=== Required action ===
Look through the listing below and write out exactly the lines from the line with "и Cisco Catalyst 9300l-48p-4x" to the line with "pubblicitario e adottare", both included, and no others.

=== The records ===
======
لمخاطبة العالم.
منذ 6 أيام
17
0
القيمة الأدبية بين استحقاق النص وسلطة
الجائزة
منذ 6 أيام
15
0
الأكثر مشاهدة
======
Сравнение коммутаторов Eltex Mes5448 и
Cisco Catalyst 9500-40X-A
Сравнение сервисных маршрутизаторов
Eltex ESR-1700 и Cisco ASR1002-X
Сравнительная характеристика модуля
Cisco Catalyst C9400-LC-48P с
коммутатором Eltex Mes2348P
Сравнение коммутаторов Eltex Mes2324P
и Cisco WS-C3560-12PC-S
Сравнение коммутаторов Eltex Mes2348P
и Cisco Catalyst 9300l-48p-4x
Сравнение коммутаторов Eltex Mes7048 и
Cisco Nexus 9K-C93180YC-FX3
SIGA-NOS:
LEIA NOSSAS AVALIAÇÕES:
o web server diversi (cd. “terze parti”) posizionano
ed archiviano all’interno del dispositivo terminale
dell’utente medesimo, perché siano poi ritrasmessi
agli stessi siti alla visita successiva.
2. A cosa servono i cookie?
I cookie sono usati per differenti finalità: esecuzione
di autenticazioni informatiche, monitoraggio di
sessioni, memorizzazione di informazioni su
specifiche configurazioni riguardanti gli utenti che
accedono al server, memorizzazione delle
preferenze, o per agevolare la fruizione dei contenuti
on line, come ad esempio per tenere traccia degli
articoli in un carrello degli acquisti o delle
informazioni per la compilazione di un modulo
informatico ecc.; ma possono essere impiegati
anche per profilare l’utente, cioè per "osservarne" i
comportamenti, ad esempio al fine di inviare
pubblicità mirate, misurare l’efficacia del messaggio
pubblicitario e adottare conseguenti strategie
======
=== Result ===
и Cisco Catalyst 9300l-48p-4x
Сравнение коммутаторов Eltex Mes7048 и
Cisco Nexus 9K-C93180YC-FX3
SIGA-NOS:
LEIA NOSSAS AVALIAÇÕES:
o web server diversi (cd. “terze parti”) posizionano
ed archiviano all’interno del dispositivo terminale
dell’utente medesimo, perché siano poi ritrasmessi
agli stessi siti alla visita successiva.
2. A cosa servono i cookie?
I cookie sono usati per differenti finalità: esecuzione
di autenticazioni informatiche, monitoraggio di
sessioni, memorizzazione di informazioni su
specifiche configurazioni riguardanti gli utenti che
accedono al server, memorizzazione delle
preferenze, o per agevolare la fruizione dei contenuti
on line, come ad esempio per tenere traccia degli
articoli in un carrello degli acquisti o delle
informazioni per la compilazione di un modulo
informatico ecc.; ma possono essere impiegati
anche per profilare l’utente, cioè per "osservarne" i
comportamenti, ad esempio al fine di inviare
pubblicità mirate, misurare l’efficacia del messaggio
pubblicitario e adottare conseguenti strategie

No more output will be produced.